I love Andrea Bocelli's voice. I love this CD. I went to Wherehouse this morning and traded in about 20 CDs I never listen to any more and got $34 credit for them so I did a little shopping and this was one of the CDs I bought. Oooooooooo la la! I also got another one by Emmylou Harris, "Red Dirt Girl". Also got The Fray and "Gord's Gold Volume II" by Gordon Lightfoot. I've been a Gordon Lightfoot fan since...well...since forever. Or at least since the first time I heard "If I could Read Your Mind" when I was a teenager. A teenager...oh my word. Me? Really? An added pleasure to my CD buying spree was getting the 4th CD for free...it was a "Buy 3 used CD's...get 1 FREE!" kind of deal. Gotta love that!
And then I came home and got a wonderful surprise in the mail! A week or two ago on Facebook I started doing some searches and I thought of a pen pal I had from years past. We became pen pals thru what I believe was a school project in English? At least I think that's how we originally made contact. I was 14 and I think R was 13. This was in the days before home computers. Before cell phones. We kept in contact quite regularly thru snail mail. And one summer when her family came out here from Minnesota to visit relatives in Gresham -- I think it was Gresham, a suburb just east of Portland -- she called me on the phone and we got to hear what each other sounded like! And when I was 19 I went back to Minneapolis to visit a friend of mine who'd moved there and my friend LuAnn drove me to Red Wing, where R lived at the time, so we could meet. We both got married, still writing to each other. Then the babies came along. Two for me. Something like 5 for her in about 5 years' time. We got busy. We got very busy. And our letters finally trickled down to nothing, sadly, when we were in our mid-20s. I tried a few times to contact her tho she doesn't know this because the letters I sent came back "Address Unknown" or "This person doesn't live here" on them. So I'd pretty much come to accept the fact I'd probably lost her forever.
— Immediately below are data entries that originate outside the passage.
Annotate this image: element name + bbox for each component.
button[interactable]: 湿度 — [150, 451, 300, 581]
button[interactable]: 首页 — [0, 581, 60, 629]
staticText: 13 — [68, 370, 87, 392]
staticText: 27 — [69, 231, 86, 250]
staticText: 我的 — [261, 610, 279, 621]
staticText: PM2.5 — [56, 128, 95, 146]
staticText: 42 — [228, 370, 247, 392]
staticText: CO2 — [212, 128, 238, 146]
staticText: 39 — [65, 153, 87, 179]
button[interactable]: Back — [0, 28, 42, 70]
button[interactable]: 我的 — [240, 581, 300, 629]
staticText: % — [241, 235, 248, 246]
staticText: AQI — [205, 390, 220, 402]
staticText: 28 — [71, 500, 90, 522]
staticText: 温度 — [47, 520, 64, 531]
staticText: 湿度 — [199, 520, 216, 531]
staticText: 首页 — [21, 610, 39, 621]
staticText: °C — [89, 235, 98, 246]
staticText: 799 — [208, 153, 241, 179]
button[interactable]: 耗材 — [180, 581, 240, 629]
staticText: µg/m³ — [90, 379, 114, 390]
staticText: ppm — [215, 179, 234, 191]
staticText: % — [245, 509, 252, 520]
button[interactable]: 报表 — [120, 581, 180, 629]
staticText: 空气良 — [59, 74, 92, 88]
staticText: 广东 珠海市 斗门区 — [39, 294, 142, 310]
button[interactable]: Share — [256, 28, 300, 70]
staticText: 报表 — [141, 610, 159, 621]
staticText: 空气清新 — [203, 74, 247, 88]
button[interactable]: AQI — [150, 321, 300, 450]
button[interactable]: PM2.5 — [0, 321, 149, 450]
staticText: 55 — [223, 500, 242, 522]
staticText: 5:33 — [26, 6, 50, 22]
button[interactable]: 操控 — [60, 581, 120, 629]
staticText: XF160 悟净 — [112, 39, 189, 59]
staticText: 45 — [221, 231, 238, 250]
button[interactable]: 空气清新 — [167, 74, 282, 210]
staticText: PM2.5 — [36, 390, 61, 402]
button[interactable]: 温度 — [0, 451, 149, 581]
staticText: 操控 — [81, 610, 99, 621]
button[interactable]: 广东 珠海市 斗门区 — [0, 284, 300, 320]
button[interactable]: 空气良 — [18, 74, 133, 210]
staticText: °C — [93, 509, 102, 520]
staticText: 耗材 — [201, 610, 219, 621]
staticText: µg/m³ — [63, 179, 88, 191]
Then, Facebook comes around.
I did a search on the last name she'd had the last time we'd been in contact about 30 years ago. 30 YEARS! And then, for a lark, typed in her hometown high school. What shows up but a handful of younger people with that last name. And one of the names I recognized as the name of her -- I believe -- oldest daughter, a rather uncommon first name. Since R had done some moving around I wasn't sure if this might be her daughter for sure because she'd lived out west when we'd last written to each other. So...I took the bull by the horns and sent this young woman a private message, explaining to her who I was and how her mom might be the R I've been looking for. A day later...success! The young lady wrote back and said, yes, R's her mom! And how exciting it was to know that, even when people can lose contact for years, they can still reconnect. She gave me her mom's snail mail and email addresses and I fired off an email to R. That was last week. Her daughter had told me her mom isn't much in to computers and would possibly contact me by snail mail so I've had that in the back of my mind. Then, today when I came in from shopping and the library and Dear Hubby arrived a few minutes later and brought the mail in, he was almost as excited as I was, flapping the envelope at me and telling me, "Here's something from your old pen pal!" A lovely card with a note inside, telling me a 'summary of the past 30 years' will be coming next week!' But she'd wanted me to know she'd gotten my email and was as thrilled to make contact again as I was!
So, how cool was that?!
Now...the downside of Facebook. And this was entirely my fault. You know the old saying, "Curiosity killed the cat"? Well, I don't know what came over me but I did some more searches, looking for some of the people I'd been involved in satanism with. And I found them. And it creeped me out so badly I deactivated my Facebook account completely. For REAL this time. It was so easy to find them so I'm sure it'd be just as easy for them to find me. And I don't want that, not at all at all at all. When I was talking to my daughter about it today she just shook her head and said, "Mom, really....sometimes I just wonder about you." Sometimes I wonder about myself, too.